Wow, so Thich Nhat Hahn shows me a different way to approach the same situation, using mindfulness, and concentrating on one small moment at a time.   He describes another image from a different chapter, “Not Two,” in the same book:

Each day I helped translate about thirty applications.  The way I did it was to look at the picture of the child.  I did not read the application.  I just took time to look at the picture of the child.  Usually after only thirty or forty seconds, I became one with the child.  Then I would pick up the pen and translate the words from the application onto another sheet.  Afterwards I realized that it was not me who had translated the application; it was the child and me, who had become one.  Looking at his or her face, I felt inspired, and I became the child and he or she became me, and together we did the translation.  It is very natural.  You don’t have to practice a lot of meditation to be able to do that.  You just look, allowing yourself to be, and you lose yourself in the child and the child in you.

In those last sentences, maybe we can substitute the word “work” for “child”–because often our work is our child–talents that we grow and nurture.  Like a child, it deserves our undivided attention.  Like a child, it is part of us.  The inspiration that is there in the middle of slow, tedious, relentless tasks can be found simply by paying attention.  I love how Thich Nhat Hanh describes his every motion:  “I would look at the child.”  “I would pick up the pen.”  “I would then translate the words.”  “I arranged the papers neatly on my desk.”  “I started a fire in the fireplace”  His work is not a slurry of activity, it is a chain of individual moments of engaged work, elevated to an act of meditation.



  1. Lovely post!

    Have you ever been over the the Simple Living Forums?

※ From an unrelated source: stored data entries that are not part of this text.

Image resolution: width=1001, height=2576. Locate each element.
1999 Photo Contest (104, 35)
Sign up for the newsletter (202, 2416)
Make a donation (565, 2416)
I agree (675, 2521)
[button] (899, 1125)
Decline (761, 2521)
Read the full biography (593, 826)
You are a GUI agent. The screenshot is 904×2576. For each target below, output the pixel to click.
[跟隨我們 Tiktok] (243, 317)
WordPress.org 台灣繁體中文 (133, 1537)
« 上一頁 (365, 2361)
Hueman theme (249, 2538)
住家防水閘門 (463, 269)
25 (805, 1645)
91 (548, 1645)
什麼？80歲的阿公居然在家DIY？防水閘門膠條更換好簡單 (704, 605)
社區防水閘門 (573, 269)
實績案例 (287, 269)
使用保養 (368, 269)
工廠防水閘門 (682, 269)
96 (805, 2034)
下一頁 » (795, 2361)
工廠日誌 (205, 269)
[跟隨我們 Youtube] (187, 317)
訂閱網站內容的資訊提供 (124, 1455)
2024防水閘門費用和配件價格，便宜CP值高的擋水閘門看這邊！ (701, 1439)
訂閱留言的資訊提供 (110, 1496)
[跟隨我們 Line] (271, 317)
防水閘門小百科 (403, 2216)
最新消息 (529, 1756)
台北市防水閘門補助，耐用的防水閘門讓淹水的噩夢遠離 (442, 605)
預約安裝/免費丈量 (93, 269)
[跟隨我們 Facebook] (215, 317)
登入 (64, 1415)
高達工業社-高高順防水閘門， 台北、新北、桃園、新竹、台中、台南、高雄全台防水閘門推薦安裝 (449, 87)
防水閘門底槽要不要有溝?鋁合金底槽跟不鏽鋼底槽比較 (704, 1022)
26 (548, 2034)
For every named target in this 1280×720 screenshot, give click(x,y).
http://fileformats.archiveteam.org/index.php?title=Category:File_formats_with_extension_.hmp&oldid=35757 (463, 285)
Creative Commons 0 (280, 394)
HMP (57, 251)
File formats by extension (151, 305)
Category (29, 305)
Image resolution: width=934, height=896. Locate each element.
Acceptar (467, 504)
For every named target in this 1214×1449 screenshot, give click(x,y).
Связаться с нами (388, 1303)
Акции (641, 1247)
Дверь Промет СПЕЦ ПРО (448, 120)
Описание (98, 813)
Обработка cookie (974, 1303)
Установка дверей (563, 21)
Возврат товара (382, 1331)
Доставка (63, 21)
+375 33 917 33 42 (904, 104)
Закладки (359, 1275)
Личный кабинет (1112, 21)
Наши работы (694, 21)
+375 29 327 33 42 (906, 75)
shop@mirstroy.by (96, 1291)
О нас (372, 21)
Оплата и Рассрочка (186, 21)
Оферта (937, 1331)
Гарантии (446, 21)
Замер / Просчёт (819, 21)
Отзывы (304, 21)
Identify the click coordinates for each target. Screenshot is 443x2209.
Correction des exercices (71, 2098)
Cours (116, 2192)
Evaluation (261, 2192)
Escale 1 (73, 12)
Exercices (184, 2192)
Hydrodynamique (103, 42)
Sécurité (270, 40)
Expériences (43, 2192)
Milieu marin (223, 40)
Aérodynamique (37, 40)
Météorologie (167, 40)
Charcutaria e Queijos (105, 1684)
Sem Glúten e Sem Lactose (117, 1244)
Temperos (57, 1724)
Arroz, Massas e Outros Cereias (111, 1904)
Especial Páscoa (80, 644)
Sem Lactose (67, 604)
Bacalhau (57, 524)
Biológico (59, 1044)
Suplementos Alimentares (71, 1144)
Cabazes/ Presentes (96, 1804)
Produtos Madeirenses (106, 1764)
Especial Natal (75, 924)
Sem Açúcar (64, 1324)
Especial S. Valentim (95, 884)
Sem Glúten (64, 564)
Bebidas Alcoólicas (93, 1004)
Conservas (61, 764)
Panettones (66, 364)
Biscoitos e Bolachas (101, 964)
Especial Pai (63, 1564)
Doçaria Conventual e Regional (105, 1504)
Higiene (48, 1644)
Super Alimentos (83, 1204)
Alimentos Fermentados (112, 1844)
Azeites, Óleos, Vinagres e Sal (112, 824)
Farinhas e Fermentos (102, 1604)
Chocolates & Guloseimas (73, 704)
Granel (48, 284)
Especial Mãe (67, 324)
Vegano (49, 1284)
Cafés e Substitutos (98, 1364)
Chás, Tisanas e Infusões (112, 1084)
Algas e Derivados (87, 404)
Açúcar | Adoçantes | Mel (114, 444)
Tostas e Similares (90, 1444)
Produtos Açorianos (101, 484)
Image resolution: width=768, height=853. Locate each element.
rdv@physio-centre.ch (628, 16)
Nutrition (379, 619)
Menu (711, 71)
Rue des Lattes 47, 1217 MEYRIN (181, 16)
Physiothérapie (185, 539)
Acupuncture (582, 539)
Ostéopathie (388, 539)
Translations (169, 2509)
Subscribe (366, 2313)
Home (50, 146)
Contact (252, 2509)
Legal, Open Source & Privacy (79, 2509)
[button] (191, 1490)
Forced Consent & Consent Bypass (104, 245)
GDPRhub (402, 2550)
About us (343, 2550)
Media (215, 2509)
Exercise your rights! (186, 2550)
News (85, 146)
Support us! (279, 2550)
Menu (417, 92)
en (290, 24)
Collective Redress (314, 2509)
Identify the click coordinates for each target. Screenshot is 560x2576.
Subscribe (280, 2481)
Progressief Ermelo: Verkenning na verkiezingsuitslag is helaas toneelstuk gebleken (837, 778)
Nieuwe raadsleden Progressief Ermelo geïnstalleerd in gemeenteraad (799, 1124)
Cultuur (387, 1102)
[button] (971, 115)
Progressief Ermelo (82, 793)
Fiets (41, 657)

    We could use such thoughts 🙂 and such quotes to help us in our quest to live simply. Come visit sometime, and thanks for your comment on my blog regarding Susan Boyle.

  2. Oh!

    I just went to Simple Living and saw your post there! Too funny 🙂

    Here I was thinking you stumbled upon my blog and you would be PERFECT for SL, when all along you found my blog throuh y post on SL. Ok. Makes total sense…

    • Catherine says:

      Yeah, I read your original post at SL–then I really wanted to see your post. I totally agree with you about Susan Boyle… Thanks so much for visiting–and I really like your blog, too! Have a great weekend!